Video film taken afterwards showed local people throwing rocks at troops arriving on the scene. A blazing vehicle,thought to be that carrying the bomb, and two Land Rovers, one of which was badly damaged, were also visible.
Tony Blair’s official spokesman said that the Prime Minister was “sadly aware” of the deaths. The casualties come at a time of heightened tension between British forces and Iraqis. Two regional councils in southern Iraq have suspended relations with British troops. They were angered by the arrest by the British of allegedly corrupt police officers with links to death squads and the release this month of film taken in 2004 showing soldiers beating youths in al-Amarah.
Weapons intelligence experts were sent to the scene of yesterday’s attack to try to recover parts of the device. Defence sources said it was possible there was more than one and attempts would be made to discover whether they were crude or sophisticated.

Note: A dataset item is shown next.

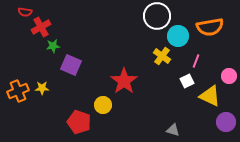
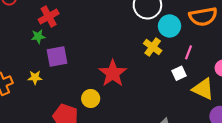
red cross: (41, 27) -> (49, 17), moved
purple square: (71, 65) -> (57, 56), turned -35
yellow star: (42, 88) -> (35, 77), moved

More than ten British soldiers have been killed by advanced roadside bombs called “explosively formed projectiles”, which consist of copper slugs launched at five kilometres a second that are capable of penetrating armoured Land Rovers.
Defence sources said that troops used counter-measures to try to avoid the bombs but no system was guaranteed to work. The vehicle attacked in al-Amarah was one of the “snatch” Land Rovers sent from Northern Ireland.
Pauline Hickey, 50, the mother of Sergeant Christian Hickey, who was killed in a roadside bomb incident in Basra last October, told The Times yesterday she was planning to deliver a letter to Mr Blair today to explain her rising concerns about the deaths of soldiers in Iraq.
She said: “I still can’t get used to speaking about my son in the past tense. Two more soldiers have now died. Isn’t it time to let the Iraqi people decide their own future and bring the troops home?”
The latest British casualties occurred as violence rose throughout Baghdad 24 hours after the suspension of a citywide curfew. Bombs killed at least 41 people and injured scores in half an hour.
In the predominantly Shia New Baghdad neighbourhood a suicide attacker joined a queue of people waiting to buy fuel at a garage. Detonating an explosive vest packed with steel ballbearings, he ignited a petrol tanker; 23 people died.
In the same district, a car bomb aimed at a police patrol killed nine civilians. A third car bomb exploded in a small market opposite the Shia Timimi mosque in the Karradah neighborhood, killing four and injuring 16. Execution-style killings continued, with the discovery of nine more bullet-riddled bodies, including a Sunni Muslim tribal sheikh, southeast of Baghdad. The Iraqi army found the bodies near two burned out minibuses along the road from Baghdad in Iraq’s strife-prone Diyala province. The victims included Sheikh Hamid Irbat Ghazi, of the influential Mahamdeh tribe, and two of his nephews.
The Iraqi Cabinet said 379 people died and 458 were wounded in attacks in the week since bombers destroyed the golden dome at al-Askariya shrine in Samarra. The figure does not include yesterday’s victims.
The fresh violence exacerbates fears that the country may be sliding toward a civil war.